By using two cameras, it is possible in the software to calculate the depth of field. Just as the human brain uses binocular disparity, which is the difference in image location of an object seen by the left and right eyes, to extract depth information from the two-dimensional retinal images in stereopsis, it possible in computer vision to use the disparity of features between two stereo images which is usually computed as a shift to the left of an image feature when viewed in the right image (correspondance). With a perfectly undistorted, aligned stereo rig and known correspondence, the depth Z can be found by using similar triangles (see left image in figure 1). However in practice the cameras will not be perfectly aligned nor free from lens distortion (see right image in figure 1). To correct this mathematically, the OpenCV library provides a number of functions which enable the system to carry out the following procedures:

  • Undistortion – to correct deviations from pin-hole camera
    • Radial Distortion – lens shape
    • Tangential Distortion – lens not parallel to plane
  • Rectification – align & adjusting distance between cameras
  • Correspondance – find same features in left & right camera views, resulting in disparity map
  • Reprojection – now known geometry, turn disparity map into distances using triangulation

Software Implementation

End effectors marked in red, Skeleton with named bones and corresponding Skinned Mesh
Fig 2. End effectors marked in red (left), Skeleton with named bones (centre) and corresponding Skinned Mesh (right)

The central image in figure 2 shows a skeleton of a skinned mesh; this type of structure is created from several bones linked together in a hierarchical fashion. A bone usually has a parent bone and zero or more child bones. Any transformations applied to a parent bone also affect its children (and their children, and so on). After you have built or loaded a hierarchical bone structure, you can then apply a mesh to it so that each vertex in the mesh is linked to one or more bones as is shown in the right image of figure 2.

The system implements an inverse kinematic solution to the problem of mapping the user's movements to that of the skeleton of the skinned mesh. The principle of an inverse kinematics solution to a motion problem is that, given a position in world space and the end point of a linked chain (the end-effector, as marked in red on the left image of figure 2), determine the rotations that have to be applied to the linked chain in order that the end effector reaches the goal. Most of the study of this problem stems from robotics. Each joint can be rotated in one or more directions. A single joint that rotates in the heading, pitch and bank is described as having three degrees of freedom (3 DoF). For an object to be completely free moving, it must have six degrees of freedom (6 DoF).

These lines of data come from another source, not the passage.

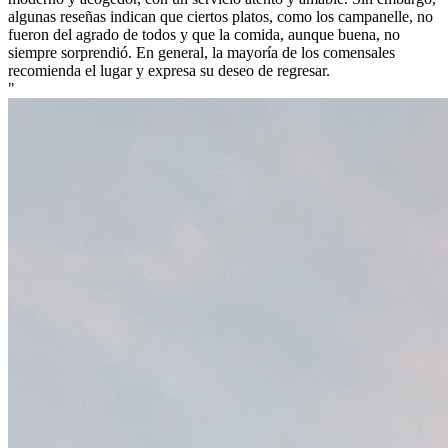
algunas reseñas indican que ciertos platos, como los campanelle, no
fueron del agrado de todos y que la comida, aunque buena, no
siempre sorprendió. En general, la mayoría de los comensales
recomienda el lugar y expresa su deseo de regresar.
"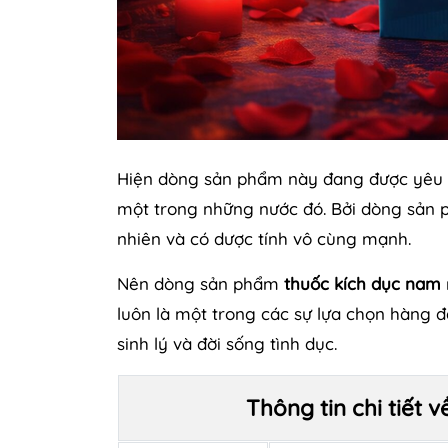
Hiện dòng sản phẩm này đang được yêu th
một trong những nước đó. Bởi dòng sản p
nhiên và có dược tính vô cùng mạnh.
Nên dòng sản phẩm
thuốc kích dục nam
luôn là một trong các sự lựa chọn hàng 
sinh lý và đời sống tình dục.
Thông tin chi tiế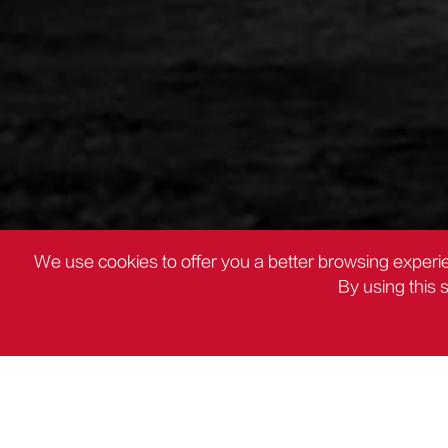
We use cookies to offer you a better browsing experie
By using this 
PRODUCTOS
Alicates Deli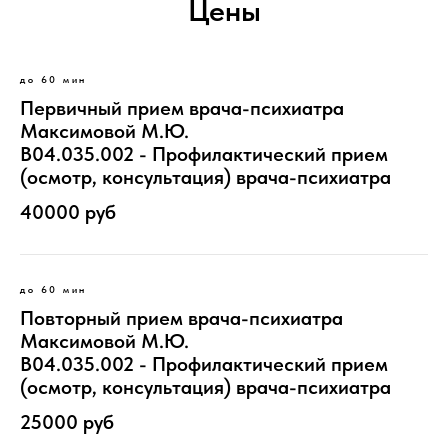
Садовая-
Цены
Самотечная 18с1
до 60 мин
info@synaps-
Первичный прием врача-психиатра
Максимовой М.Ю.
center.ru
B04.035.002 - Профилактический прием
(осмотр, консультация) врача-психиатра
40000 руб
до 60 мин
Повторный прием врача-психиатра
Максимовой М.Ю.
B04.035.002 - Профилактический прием
(осмотр, консультация) врача-психиатра
25000 руб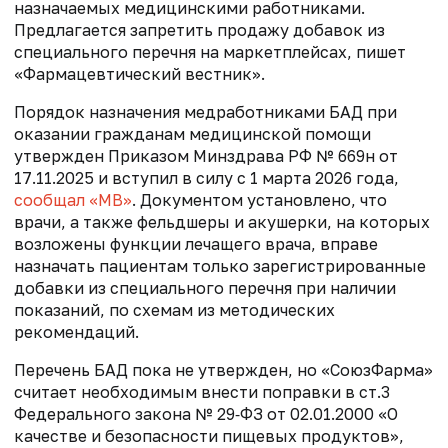
назначаемых медицинскими работниками.
Предлагается запретить продажу добавок из
специального перечня на маркетплейсах, пишет
«Фармацевтический вестник».
Порядок назначения медработниками БАД при
оказании гражданам медицинской помощи
утвержден Приказом Минздрава РФ № 669н от
17.11.2025 и вступил в силу с 1 марта 2026 года,
сообщал «МВ»
. Документом установлено, что
врачи, а также фельдшеры и акушерки, на которых
возложены функции лечащего врача, вправе
назначать пациентам только зарегистрированные
добавки из специального перечня при наличии
показаний, по схемам из методических
рекомендаций.
Перечень БАД пока не утвержден, но «СоюзФарма»
считает необходимым внести поправки в ст.3
Федерального закона № 29‑ФЗ от 02.01.2000 «О
качестве и безопасности пищевых продуктов»,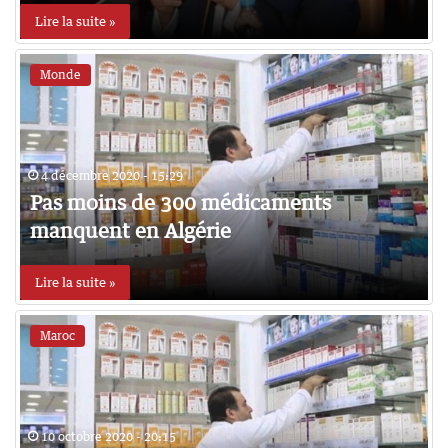
Lire la suite »
Monde
4 décembre 2020 - 15:29
Pas moins de 300 médicaments
manquent en Algérie
Lire la suite »
Maroc
10 octobre 2020 - 20:15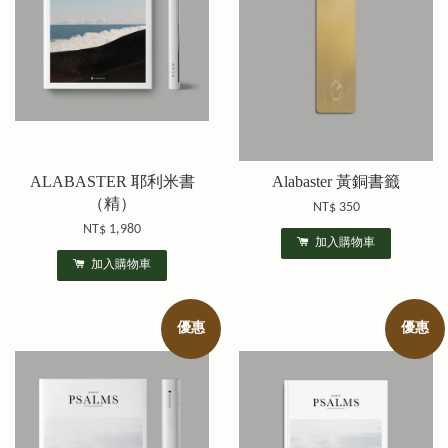
ALABASTER 耶利米書
Alabaster 黃銅書籤
（精）
NT$ 350
NT$ 1,980
加入購物車
加入購物車
優惠
優惠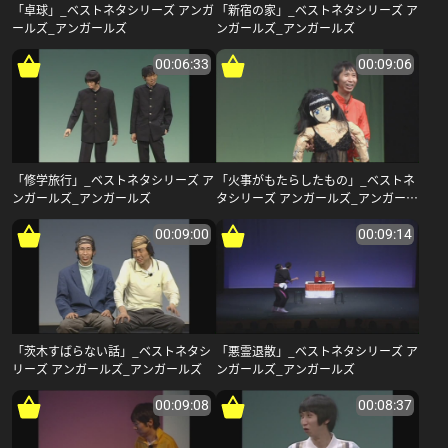
「卓球」_ベストネタシリーズ アンガ
「新宿の家」_ベストネタシリーズ ア
ールズ_アンガールズ
ンガールズ_アンガールズ
00:06:33
00:09:06
「修学旅行」_ベストネタシリーズ ア
「火事がもたらしたもの」_ベストネ
ンガールズ_アンガールズ
タシリーズ アンガールズ_アンガール
ズ
00:09:00
00:09:14
「茨木すばらない話」_ベストネタシ
「悪霊退散」_ベストネタシリーズ ア
リーズ アンガールズ_アンガールズ
ンガールズ_アンガールズ
00:09:08
00:08:37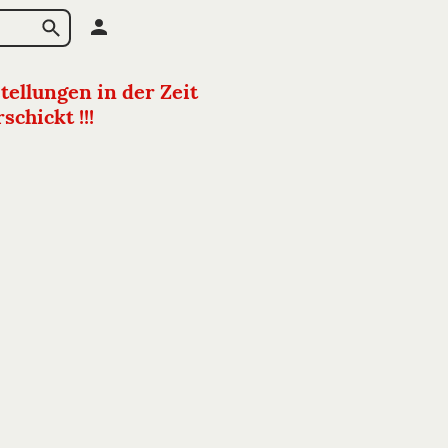
tellungen in der Zeit
chickt !!!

The solutions to IK problems can be divided into two categories; analytical and numerical. Analytical solutions are generally the preferred way for simple IK chain with few links as they have an equation that can be solved directly. Numerical solutions attempt to find approximate (but somewhat accurate) solutions to the problem. The approximations are usually done by either iterating over the result, which finally converges toward the solution, or dividing the problem into smaller, more manageable chunks and solving those separately. Numerical IK solutions also tend to be more expensive compared to their analytical counterpart. The system uses analytical solutions (such as the Law of Cosines Algorithm).

Procedure for determining the position of the end-effector of the hand and a comparison of the results of using the Adaptive Skin Threshold algorithm
Fig 3. Procedure for determining the position of the end-effector of the hand and a comparison of the results of using the Adaptive Skin Threshold algorithm

To track the movement of the hands and head of the user, it is necessary to try and segment the figure from the background with a reasonable level of accuracy to avoid false positives. This movement of the user can then be analysed and the end-effectors of the head and hands can be mapped onto the skinned model. The system assumes the user is not wearing gloves nor a short sleeved shirt so that there will usually be three areas of flesh tone present, the head and the two hands. Figure 3 shows a comparison between the two techniques adopted for this purpose; using OpenCV's Adaptive Skin Threshold algorithm and converting the image to Hue Saturation Values (HSV) and limiting the range. Once these regions of interest have been determined, it is necessary to determine which one is the head end-effector and by a process of elimination the two others must be the hand end-effectors. This is achieved by using the Haar classifier, which builds a boosted rejection cascade. OpenCV implements a version of the face-detection technique first developed by Paul Viola and Michael Jones commonly known as the Viola-Jones detector and extended by Rainer Lienhart and Jochen Maydt to use diagonal features.